WORK TO COMPLETE - Reproduce each line of the material exactly, minus any picture.

EXTRACTED INFORMATION -
______

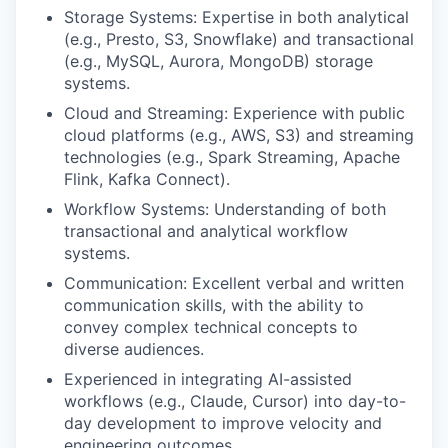
Storage Systems: Expertise in both analytical
(e.g., Presto, S3, Snowflake) and transactional
(e.g., MySQL, Aurora, MongoDB) storage
systems.
Cloud and Streaming: Experience with public
cloud platforms (e.g., AWS, S3) and streaming
technologies (e.g., Spark Streaming, Apache
Flink, Kafka Connect).
Workflow Systems: Understanding of both
transactional and analytical workflow
systems.
Communication: Excellent verbal and written
communication skills, with the ability to
convey complex technical concepts to
diverse audiences.
Experienced in integrating AI-assisted
workflows (e.g., Claude, Cursor) into day-to-
day development to improve velocity and
engineering outcomes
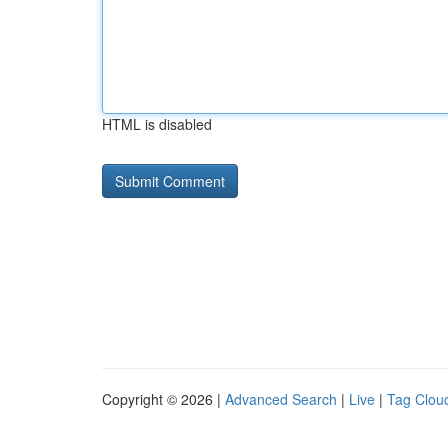
HTML is disabled
Copyright © 2026 |
Advanced Search
|
Live
|
Tag Clou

______

YOUR SOLUTION -
Storage Systems: Expertise in both analytical
(e.g., Presto, S3, Snowflake) and transactional
(e.g., MySQL, Aurora, MongoDB) storage
systems.
Cloud and Streaming: Experience with public
cloud platforms (e.g., AWS, S3) and streaming
technologies (e.g., Spark Streaming, Apache
Flink, Kafka Connect).
Workflow Systems: Understanding of both
transactional and analytical workflow
systems.
Communication: Excellent verbal and written
communication skills, with the ability to
convey complex technical concepts to
diverse audiences.
Experienced in integrating AI-assisted
workflows (e.g., Claude, Cursor) into day-to-
day development to improve velocity and
engineering outcomes
HTML is disabled
Copyright © 2026 |
Advanced Search
|
Live
|
Tag Clou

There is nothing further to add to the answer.